We have reached a point where the frantic accumulation and mutual annulment of forces and sources of differently qualified knowledge culminates in the cognitive-emotional emptying of an average consumer who is left with the deceptive choice between the repression or freedom side of the pandemic condition, while realizing that both imply, in their own way, the consequences of social injustice or privilege.
In an age already marked by the excessive production of insights and opinions, not to mention narratives and other “raw material” which some ant-worker will probably collect and systematize years later for the mysterious purposes of digital archives, and in an age when any new opinion might remain as a spectacular denial of the previous one with far-reaching implications, the process of exact scientific knowledge is particularly exposed to criticism, doubt, and even ridicule. Faced with the unknowns of a new form of pathogen, the race against time, unexpected reversals and mutations, and the impossibility of clear projections, this slow, protracted process, insufficiently supplied with comfort and instant solutions, has been replaced by another, more agile and seemingly wiser “discourse of enlightenment,” a grocery bag fit for everyday consumption.
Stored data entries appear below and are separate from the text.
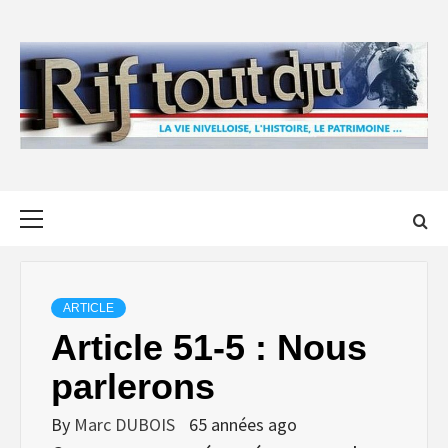
Skip
to
content
Primary
Menu
ARTICLE
Article 51-5 : Nous
parlerons
By
Marc DUBOIS
65 années ago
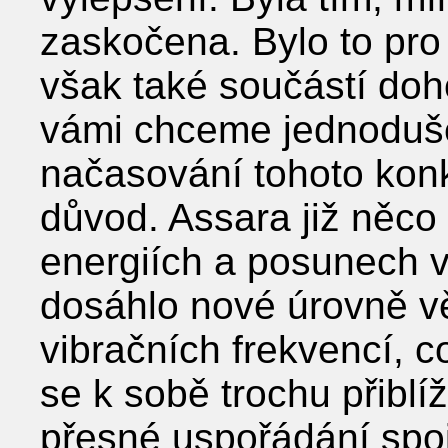
zaskočena. Bylo to pro 
však také součástí doho
vámi chceme jednoduše 
načasování tohoto konk
důvod. Assara již něco
energiích a posunech v 
dosáhlo nové úrovně v
vibračních frekvencí,
se k sobě trochu přiblíž
přesné uspořádání spoj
And where the insights and predictions placed from elevated intellectual positions have often seriously failed, the need for rudimentary theorizing and anecdotal pointing, much like the proverbial folk wisdom, persists. At some point, they have met in the same line of the long-term, routinized social criticism, forming the joint place of the cunning intelligence trained in reading between the lines and automatically recognizing, for example, the threat to civil liberties in what have been presented as measures to save lives. A pathetic cry for (personal) freedom sent out by the assumingly progressive intellectual stances at the very beginning of the movement restrictions (which were then aimed at the bare protection of exposed medical staff) could thus also stand as an announcement of the perseverance of future populist initiatives, however repulsive and obstinate.
The intellectual commitment to understanding the “irrational” and sometimes truly outrageous consequences of the bewildered “folk smartness” that characterizes pandemic times should also remind us that, at one point, what was at stake for both high cultured and common cultured perspectives was adherence to a few simple protection measures capable of saving lives and providing relative existential security.
The breakdown of self-regulatory, “smart” mechanisms in expressions of the “common man” will, nevertheless, hand us over to a saving arsenal of analytical interventions able to plausibly conclude that what has happened was a cultural transfer of a lay taboo: the compensation of incompetence in the distant expert issues through the carnivalization of what turned to be their surprisingly simple and often seemingly “stupid” performative outcome of a few anti-contagion measures.
Still, and despite the “romantic” satisfaction for the defrayal of justice which was thus symbolically exhausted, the fact that such maneuvers of “folk smartness” entail forms of social behavior that may pose an exact public health risk indicates the alarming need for enlightened intervention in analytical conditions aimed at their condescending understanding.